I agree that my condemnation of Monsanto was one-sided and that there's no prima facie reason to think that GM foodstuffs are detrimental to human health or that of the planet, though there are plenty of reasons to be wary. I also think every thinking person should be very concerned about issues such as biopiracy and the patenting of genetic material, since the potential for profit--and therefore abuse--is so great. Basically, I am not a believer in the absolute benignity of market forces, not to speak of the machinations of transnational corporations. This is a position which strikes me as naively idealistic at best.

The increased movability of global capital--while it is not necessarily to be regretted--presents formidable ethical challenges.
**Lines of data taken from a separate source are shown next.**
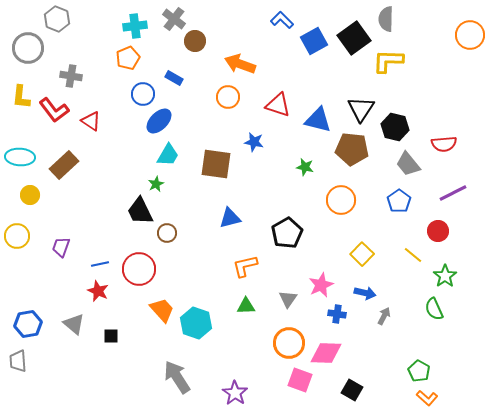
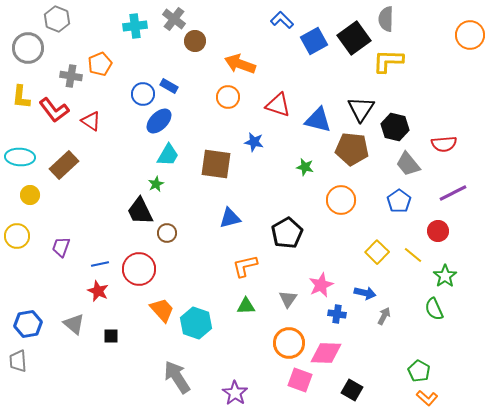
orange pentagon at (128, 58): moved 28 px left, 6 px down
blue rectangle at (174, 78): moved 5 px left, 8 px down
yellow square at (362, 254): moved 15 px right, 2 px up
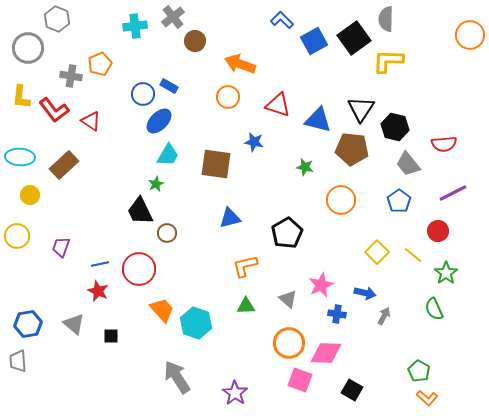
gray cross at (174, 19): moved 1 px left, 2 px up; rotated 15 degrees clockwise
green star at (445, 276): moved 1 px right, 3 px up
gray triangle at (288, 299): rotated 24 degrees counterclockwise
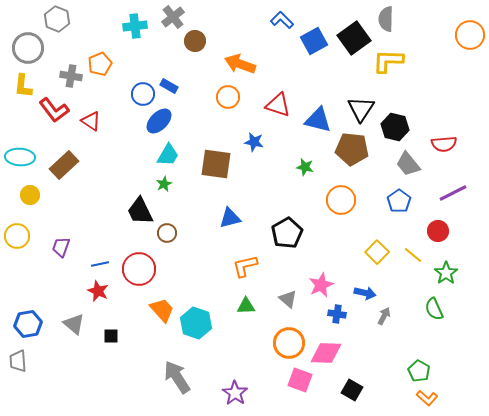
yellow L-shape at (21, 97): moved 2 px right, 11 px up
green star at (156, 184): moved 8 px right
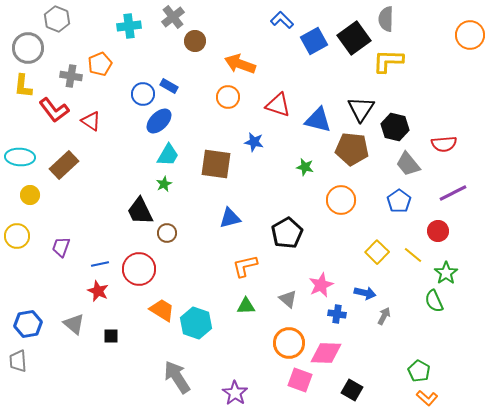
cyan cross at (135, 26): moved 6 px left
green semicircle at (434, 309): moved 8 px up
orange trapezoid at (162, 310): rotated 16 degrees counterclockwise
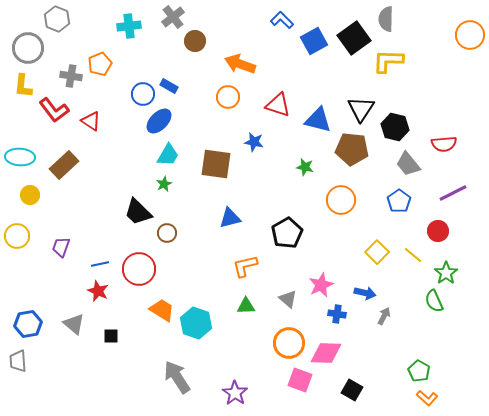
black trapezoid at (140, 211): moved 2 px left, 1 px down; rotated 20 degrees counterclockwise
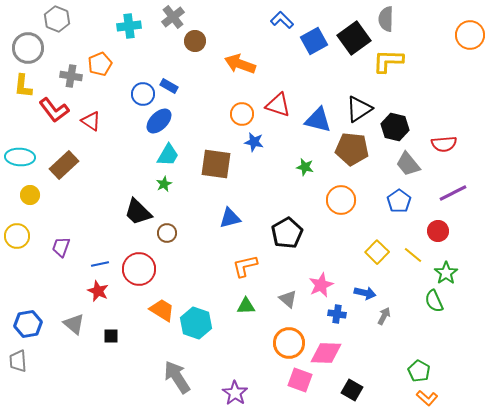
orange circle at (228, 97): moved 14 px right, 17 px down
black triangle at (361, 109): moved 2 px left; rotated 24 degrees clockwise
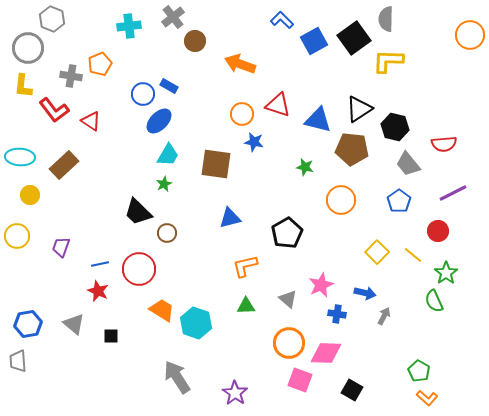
gray hexagon at (57, 19): moved 5 px left
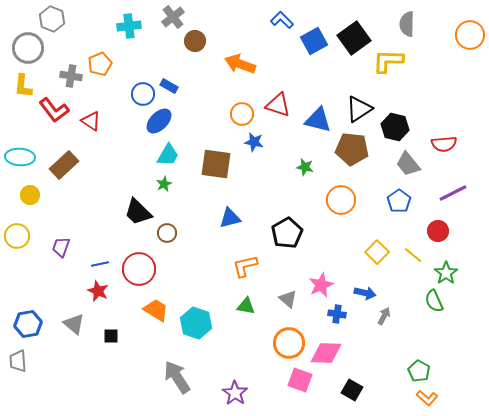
gray semicircle at (386, 19): moved 21 px right, 5 px down
green triangle at (246, 306): rotated 12 degrees clockwise
orange trapezoid at (162, 310): moved 6 px left
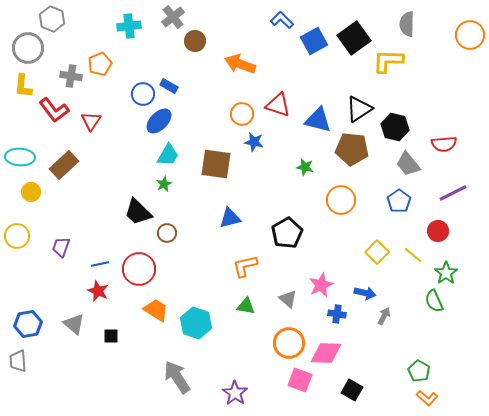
red triangle at (91, 121): rotated 30 degrees clockwise
yellow circle at (30, 195): moved 1 px right, 3 px up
When a transnational corporation decides to relocate its production facilities in an LDC to take advantage of lower labor costs, the overall effects are hard to gauge. Let's assume for argument's sake that low paid workers in industrialized nations lose jobs, while peasants in industrializing nations gain employment. Thus there is a transfer of wealth from the relatively poor to the absolutely poor, which considered purely as such, may indeed be a good thing--though it's not a platform on which even the most idealistic of left wing politicians is ever likely to run for office. This is only part of what happens, however. The transnational corporation relocates because it can produce goods more cheaply abroad, and thus sell them more cheaply at home, increasing its own competitiveness and indirectly benefiting the consumer. But, needless to say, only part of the difference in production costs is passed on to the consumer--part is kept by the transnational in the form of increased profits. Hence, the overall result of such maneuvering is a net redistribution of wealth from labor to management, or from the poor (relatively and absolutely speaking) to the extremely rich. Whether such a net redistribution is to be deplored or endorsed is a separate question, but let's not ignore the fact that this is the direction in which an unregulated global market tends.

The hypocrisy of the wealthy nations in trumpeting free trade while supporting unfair subsidies and crippling tariffs is indeed depressing. There is clearly something wrong with a world in which European cows, to take a well-known example, are subsidized to the tune of two dollars per day under the CAP while a billion humans eke out a living on half that. But again there is no reason that I know of to herald actual--as opposed to apparent--free trade as a panacea to inegalitarian woes. Freedom is a more or less empty concept in the face of enormous imbalances in power. To be sure, less developed countries would be better able to compete if international trade in textiles and agricultural products was liberalized. But whatever edge this would give them might still not be enough for them to pull themselves out of the poverty trap. The situation is analogous, in one respect anyway, to the thorny question of affirmative action. The mere absence of formal injustice and discrimination, after centuries of exploitation and repression, is probably just not enough to iron out undeserved differences in wellbeing.